Tuesday, May 16, 2006

My Grandfather is getting married June 10th. Why am I posting about this...you might ask? You see, my Grandfather, Pappy as I call him, was married to my Grandmother(Granny) for 55 years at the time of her death. 6 months later, and out of the blue...he got remarried. To me, it was such a dishonor to my grandmother that I think I have never truely gotten over it. I skipped the wedding. In all honesty, I wasnt even close to getting over her death and I struggled like crazy to understand how my Pappy could just pick up and move on after sharing so many years with my fathers mother, a woman like no other. I remember her so vividly...her voice, the way she would laugh, that strange glint she would get in her eyes when she was getting mad...it doesnt even seem like any time has passed. As I sit here and type...i realize alot of time has. 10 years to be exact. About 6 months ago his 2nd wife Edna passed away. I went to the funeral out of familial obligation and for my Grandfather(whom I have had a hard time calling "Pappy" since all of this transpired, because MY Pappy wouldnt have done this...not to Granny, not to my family and most certainly not to me). After the funeral we all went back to my Aunt and Uncles lake house. There were a few cracks and bets made on how long it would take my grandfather to remarry...all those old ladies in the Senior Center think he is SUCH a catch!

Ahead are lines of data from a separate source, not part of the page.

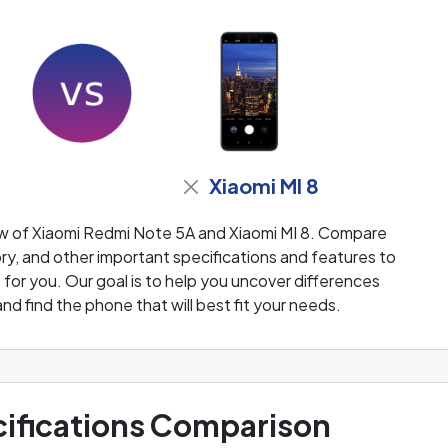
Xiaomi MI 8
ew of Xiaomi Redmi Note 5A and Xiaomi MI 8. Compare
ry, and other important specifications and features to
 for you. Our goal is to help you uncover differences
 find the phone that will best fit your needs.
ifications Comparison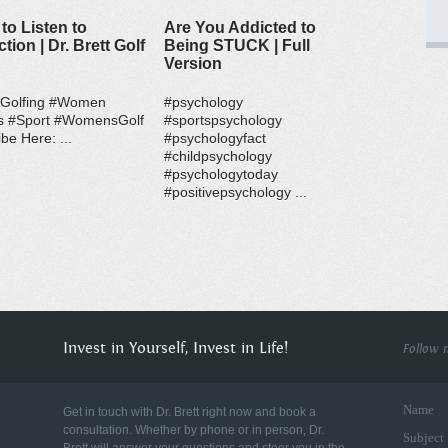
to Listen to
Are You Addicted to
ction | Dr. Brett Golf
Being STUCK | Full
Version
#Golfing #Women
#psychology
s #Sport #WomensGolf
#sportspsychology
be Here: ...
#psychologyfact
#childpsychology
#psychologytoday
#positivepsychology ...
Invest in Yourself, Invest in Life!
Follow 
Name
Get in touch with Dr. Brett right now and book a
consultation. Whether by phone or in person, Dr.
Subject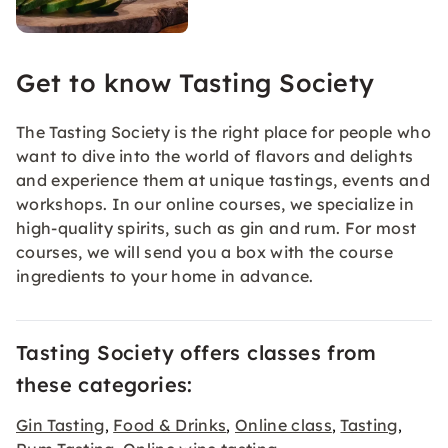
Get to know Tasting Society
The Tasting Society is the right place for people who
want to dive into the world of flavors and delights
and experience them at unique tastings, events and
workshops. In our online courses, we specialize in
high-quality spirits, such as gin and rum. For most
courses, we will send you a box with the course
ingredients to your home in advance.
Tasting Society offers classes from
these categories:
Gin Tasting
Food & Drinks
Online class
Tasting
,
,
,
,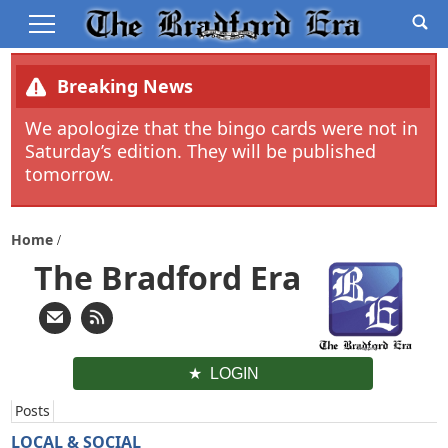
Breaking News
We apologize that the bingo cards were not in
Saturday’s edition. They will be published
tomorrow.
Home
The Bradford Era
LOGIN
Posts
LOCAL & SOCIAL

Today I got that call. If it wasnt so disturbing, I probably would have laughed. I mean, I just don't understand. What possesses people to just jump frm one relationship to another??
Im the complete oposite of this. And when I say "complete" I mean "COMPLETE".
It all started in 1987 when I took my wedding vows on a chilly December day. December 19th to be exact.
I married a man that I was deeply in love with. A man I thought I would spend my life with. My family loved him, my friends loved him...but most of all I loved him. 12 years later I left him. Things happen, people grow(and not always in the same direction, mind you) things got ugly, and this person that I loved with all of my heart ended up being the person who has hurt me most in my life. When it comes to relationships and love, I am VERY guarded. Something that as I get older, I am trying to change. I guess I have a deep seeded fear of being hurt. Something I am just comming to terms with. It took me almost 2 1/2 years to venture back out into the relationship world after my divorce and when that ended, I was single for about another 2 years before I got involved. That lasted between a year and two(withsome fuzzy time in there of "not knowing" what was going on) This October I will have been single for three years. As I sit and contemplate #1.how difficult it really is to find someone that you just click with on every level. And #2, am I the only one that thinks that way? So many people married, divorced and remarried before the ink is even dry on the dotted line. Am I a rarity...a freak, or just plain wierd?

hmmmm, the things that swirl around in my head.